此刻施展土遁,展露出了她的修为,大概是筑基境前期。
此女子小心翼翼地去了井底石室的外侧密道。
她在密道贴墙站著,似是在探查有没有埋伏的缉妖卫,確定这里只有她一人后,她也轻轻鬆了口气,低声骂了句:“狗官忒不当人,坏我大好的营生!”
她蹙眉向前,轻轻推开石室的门,矮身钻入此间。
此间烛火未灭,通风口也有光亮洒落。
李振义略微打量,这女子倒也是个俊俏可人的模样。
她身形娇小玲瓏,圆脸大眼点嚶唇,长发梳著双丫髻,更增几分俏皮,总体看著不过十六七岁。
大唐规矩是女子十五成年。
此女子在石室內走了一圈,似乎是在寻找什么。
很快,她皱眉喃喃:“放哪了?那掌柜胆子小的真跟老鼠一样,得赶紧脱身才行。”
李振义忍不住歪头。
这傢伙是在钓鱼吗?咋还有人自言自语说出关键信息的。
他的警惕度再次拉满。
女子开始翻箱倒柜,这里的陈设本就没多少。
不多时,女子拽出一只空白画轴,轻轻晃动画轴,能听到里面的噹声。
她面露喜色,拔出木轴塞子,倒出了一只指甲盖大小的琉璃珠。
女子张嘴想將此物吞入口中,面容上露出了几分噁心的表情,又拿去一旁,低声骂了句:“臭老鼠!不知道摸了多少次!”
她转身就走,不再留恋,身形直接遁入石室边缘。
李振义並未著急出手,而是跟在这女子背后,悄悄前行。
“阿妙,记住她的气味。”
“已经记住了喵!”
“嗯,”李振义应了声,“放长线钓鱼。”
女子土遁片刻,径直出现在了一座大宅的后院角落,自大地中跳了出来,低头走去了不远处的矮屋。
李振义又看了一阵。
这女子似乎是这个府邸的丫鬟。
这府邸的主人应该是个將军?主屋中掛著三副残破的鎧甲,象徵著主人家的地位,也代表著他曾身经百战。

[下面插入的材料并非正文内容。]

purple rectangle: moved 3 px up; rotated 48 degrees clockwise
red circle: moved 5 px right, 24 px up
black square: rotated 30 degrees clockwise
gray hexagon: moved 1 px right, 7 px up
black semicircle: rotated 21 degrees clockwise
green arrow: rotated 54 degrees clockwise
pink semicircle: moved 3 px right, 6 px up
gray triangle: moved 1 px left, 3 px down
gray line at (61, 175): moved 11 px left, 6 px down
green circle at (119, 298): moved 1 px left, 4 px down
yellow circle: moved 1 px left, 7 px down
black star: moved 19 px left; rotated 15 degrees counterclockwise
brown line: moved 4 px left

確定这府邸,只藏了此丫鬟一个修行者,李振义也就没多停留,转身赶回伏妖司衙门。
伏妖司衙门有大阵护持。
李振义早早钻出大地,像是一名摸鱼的缉妖卫,背著手溜达回了衙门中。
那鼠人的审讯已告一段落,这傢伙都没被用刑,看到刑具就全招了。
李振义刚回来,苏鑫就传声让他去偏堂。
苏鑫、李淳风、马和尚,外加一位此前见过的朝堂大员虞世南,此刻正在那喝茶討论。
虞世南瞧著比之前年轻了十几岁,头髮也变得乌黑稠密。
李振义当初给的丹药,让这位老人有了更长的寿岁。
故,虞世南瞧见李振义过来,满是热络地起身招呼:“真意来了?快来快来,茶刚煮好。”
“虞阁老也在?”
李振义纳闷道:“这妖物这么大事吗?竟然惊动了伏妖司的主政。”
“可不敢称阁老,”虞世南含笑摇头,“是听闻真意来了,老夫如何能不现身?此前所赠丹药,已是救了老夫两次性命!”

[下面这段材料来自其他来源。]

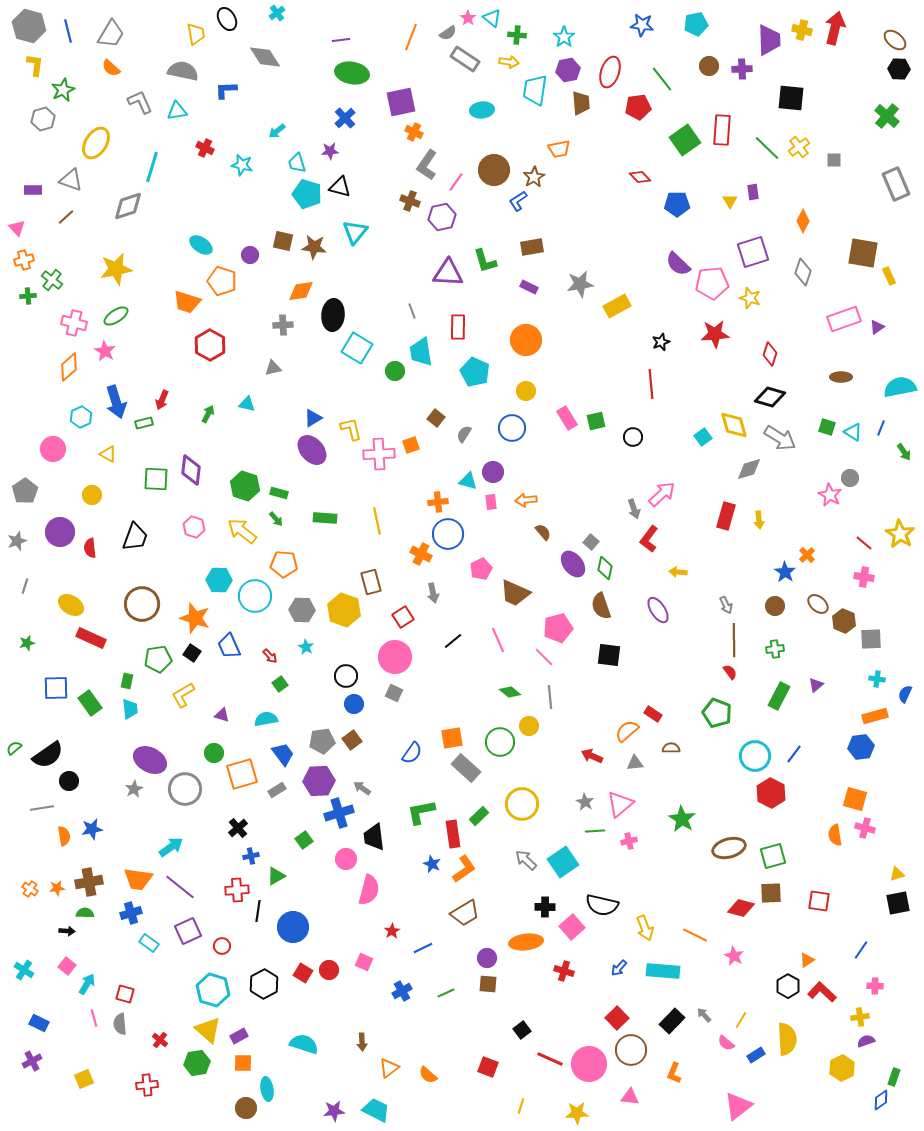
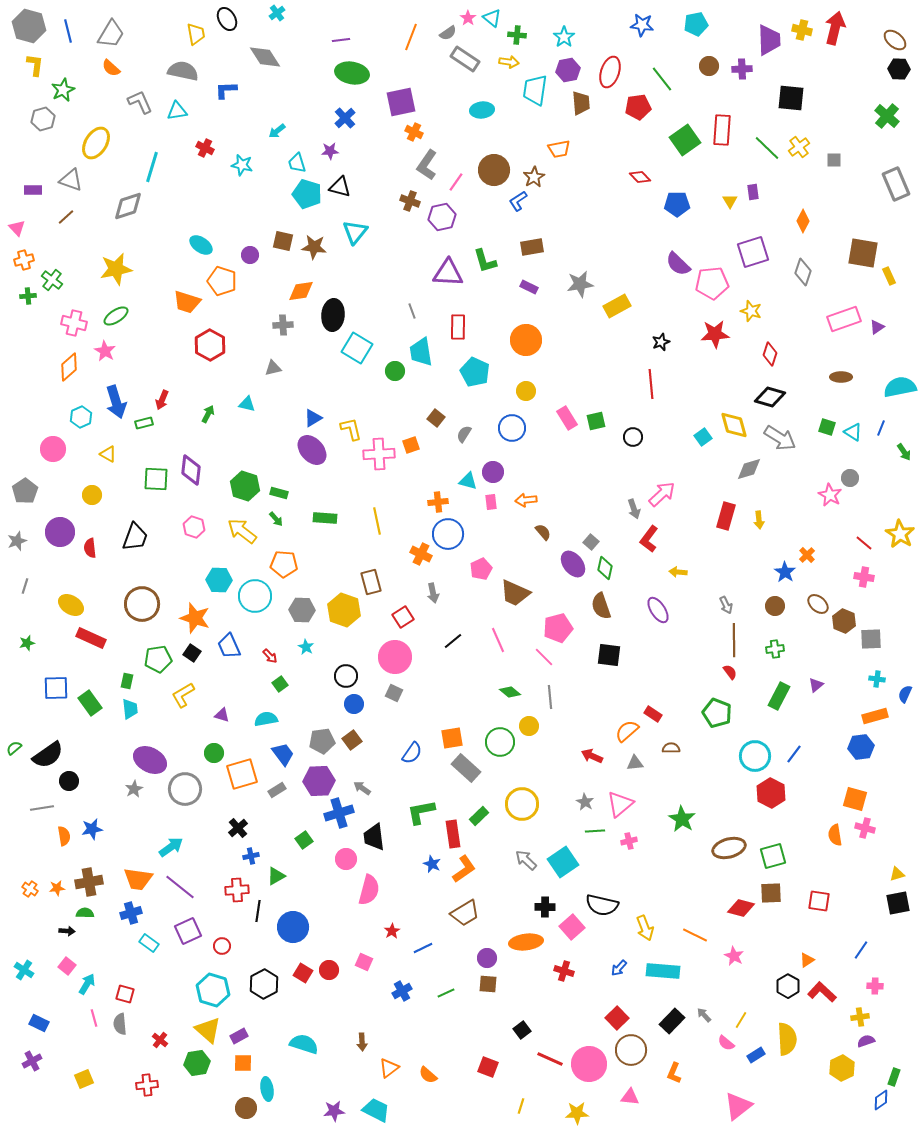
yellow star at (750, 298): moved 1 px right, 13 px down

这老头也是单刀直入:“老夫有个孙女,今年刚好出阁,真意你————”
“他有婚约了,”苏鑫忙道,“是青梅竹马的修士,两人感情很好。”
“唉!”
虞世南满是遗憾:“是我孙女没这福分了!几位且说正事,莫要因老夫这点小心思耽误了。”
李振义笑呵呵地飘了过来,问:“那东西怎么回事?”
“招了,但招的不多。”
马和尚在此地官职最小、本领最低,自然是要做匯报工作:“他叫汪步强,自称是展子虔的徒弟,没有正式拜师,但伺候展子虔晚年,最后也得了一笔赠银。
“展子虔很固执,始终不肯传他丹青妙计,然后他就偷师偷学。
“尤其是那幅游春图,这傢伙练了不知道多少次,已经可以做到以假乱真。
“展子虔死后,他心底有怨,就找了个夜黑风高的晚上,把————展子虔的坟挖开,尸骨拽出来,想盗走展子虔的手骨。”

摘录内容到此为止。